In the title role Ladd is a gangster who's most reluctant to go into military service and leave the lifestyle he's become accustomed to. His number one subordinate Sheldon Leonard is most anxious to see him leave so he can move in on everything including Marie McDonald. Ladd and lawyer Lloyd Corrigan try all kinds of gambits, the last being to hire an Apple Annie type to fake being Ladd's mother so he can claim he's her sole support. Mabel Paige who played the gin swilling old souse is the best one in the film.
Ladd finally goes in the army, but he crashes out like you would in a prison film and accidentally gets some secret plans for a new airplane in the car he hijacked. Furthermore Sheldon Leonard is doing business with people who'd like those plans as the old rackets are drying up do to the war. All this doesn't faze Ladd, not even the pleadings of Helen Walker who is an Army WAC, but when the spies beat up on Paige our boy is not about to see the institution of motherhood defiled.

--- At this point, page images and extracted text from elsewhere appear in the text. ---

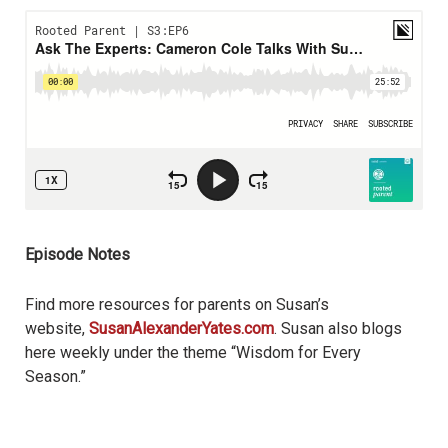
Episode Notes
Find more resources for parents on Susan’s
website,
SusanAlexanderYates.com
. Susan also blogs
here weekly under the theme “Wisdom for Every
Season.”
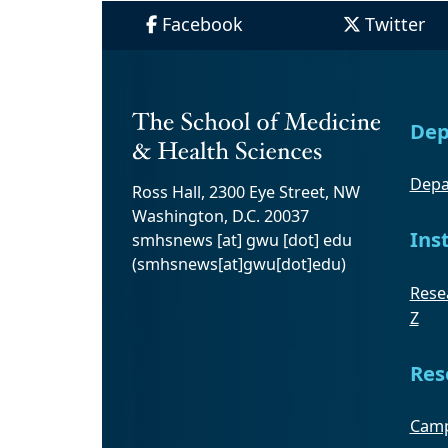
Facebook
Twitter
Dep
Depa
Ross Hall, 2300 Eye Street, NW
Washington, D.C. 20037
Ins
smhsnews
[at]
gwu
[dot]
edu
(smhsnews[at]gwu[dot]edu)
Resea
Z
Res
Camp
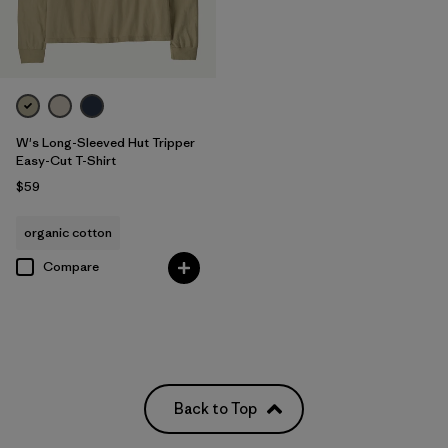
W's Long-Sleeved Hut Tripper
Easy-Cut T-Shirt
$59
organic cotton
Compare
Back to Top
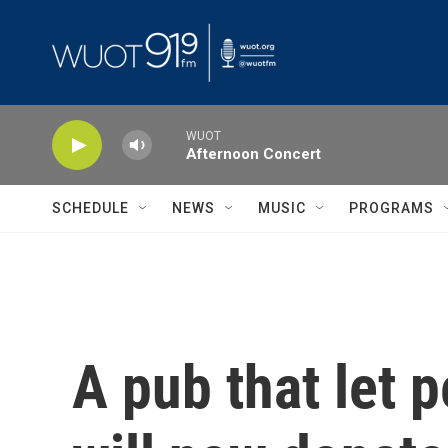
Skip to main content
WUOT
Afternoon Concert
SCHEDULE
NEWS
MUSIC
PROGRAMS
A pub that let 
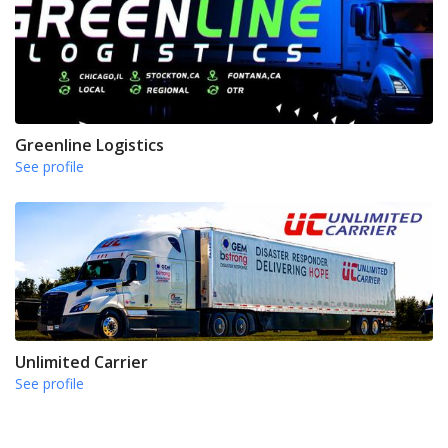
Greenline Logistics
See profile
Unlimited Carrier
See profile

Lucky Jordan is played tongue in cheek just like All Through The Night. It made a profit for Paramount and confirmed Ladd's box office appeal. But it's firmly rooted in the time and place that the story is set in and hasn't really aged all that well. During his years at Paramount in the Forties Alan Ladd made far better films than Lucky Jordan that have come down as classics. This one is quite a bit less than a classic.